Et puis, on a changé profondément aussi les règles du marché du travail, pour les simplifier, pour permettre de redévelopper l'emploi, vous avez vu les chiffres du chômage qui sont sortis il y a quelques jours, pour donner de la flexibilité. Mais investir dans les compétences, on vient de le voir dans votre usine à l'instant, c'est aussi beaucoup de compétence derrière.

Vous, vous l'avez, vous l'avez développée, on vous a formé. Mais il faut aussi permettre à des femmes et des hommes qui sont parfois au chômage depuis plusieurs années, d'être formés pour accéder à ces compétences et être réembauchés.

Le résultat de cette politique, c'est le début. Ce n'est pas suffisant. On est en train de faire baisser le chômage mais surtout on redémarre dans l'emploi industriel. Pour la première fois depuis douze ans, dans notre pays, depuis un peu plus de six mois, on recrée l'emploi industriel. On en parlait avec le Président de Région, tout particulièrement dans cette région, mais on en a recréé en France entière. Et ce n'est pas le fruit du hasard là non plus. C'est le fruit de ce travail, de ces réformes. Ce n'est pas un hasard si pendant une décennie on a détruit. Il n'y avait pas de fatalité. Mais c'est possible.

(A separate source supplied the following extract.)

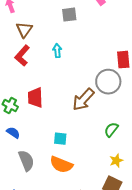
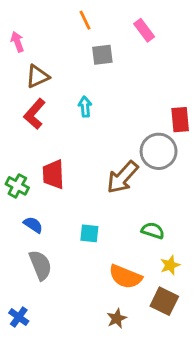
brown triangle: (24, 30) -> (37, 76), turned 30
green semicircle: (111, 130) -> (153, 231), moved, turned 70
blue semicircle: (13, 133) -> (33, 225), moved
orange semicircle: (61, 165) -> (125, 277), moved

Et donc, vous le voyez, il y a eu les grandes réformes économiques sur le plan fiscal, les réformes du marché du travail et maintenant on part dans les stratégies industrielles européennes.

Je remercie Madame la Ministre d'être là pour porter justement le visage de cet engagement de l'Allemagne avec nos industriels, avec nos territoires. Donc, moi, je voulais vous remercier d'être les pilotes des pilotes à Nersac aujourd'hui, et de pouvoir, Monsieur le Maire, engager justement cette nouvelle ligne.

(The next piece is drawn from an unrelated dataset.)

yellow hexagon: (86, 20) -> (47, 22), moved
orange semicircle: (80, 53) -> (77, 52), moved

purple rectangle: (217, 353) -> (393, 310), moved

Ce faisant, on va retrouver de la souveraineté européenne. On va continuer à créer de l'emploi industriel dans notre pays et dans nos territoires et donc à réembaucher. On va donc continuer à former, et ce qu'on va mettre derrière nous, c'est un engagement avec la Région, de déployer la formation, en particulier des chômeurs de longue durée et des plus jeunes, pour ramener vers ces métiers. On va continuer à accompagner les femmes et les hommes qui font cette excellence et - et je finirai là-dessus - on va, grâce à nos industriels, réconcilier l'industrie et l'écologie.

Moi, je suis comme vous, extrêmement préoccupé par ce qu'on voit, par les conséquences du changement climatique, convaincu que notre pays doit saisir cette transition. Mais je ne fais pas partie des catastrophistes, qui consistent à dire : "Il faut détruire de l'emploi. Il faut décider de faire de la décroissance pour répondre à ce défi". On y répondra, comme d'ailleurs l'humanité l'a toujours fait, par de l'innovation, de la réorganisation, du savoir-faire.

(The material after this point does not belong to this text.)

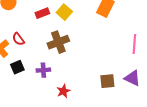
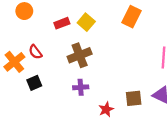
purple cross: (43, 70) -> (81, 87), moved
red star: (63, 91) -> (106, 109), moved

C'est dans nos entreprises, si on porte ces changements. C'est dans vos mains, dans nos mains. Ce projet, justement, de batteries électriques pour les véhicules du futur, c'est la capacité à répondre aux défis écologiques, à recréer de l'emploi industriel sur nos territoires et à redonner de la force européenne.

Donc merci à Total Saft et à PSA de porter ce projet.

Merci de lancer les investissements pour développer Nersac et Bordeaux.

Merci de le faire demain, dans la phase industrielle, sur les Hauts-de-France et de porter ce visage de cette ambition française et européenne.

Merci à vous, et surtout, félicitations à celles et ceux qui le portent.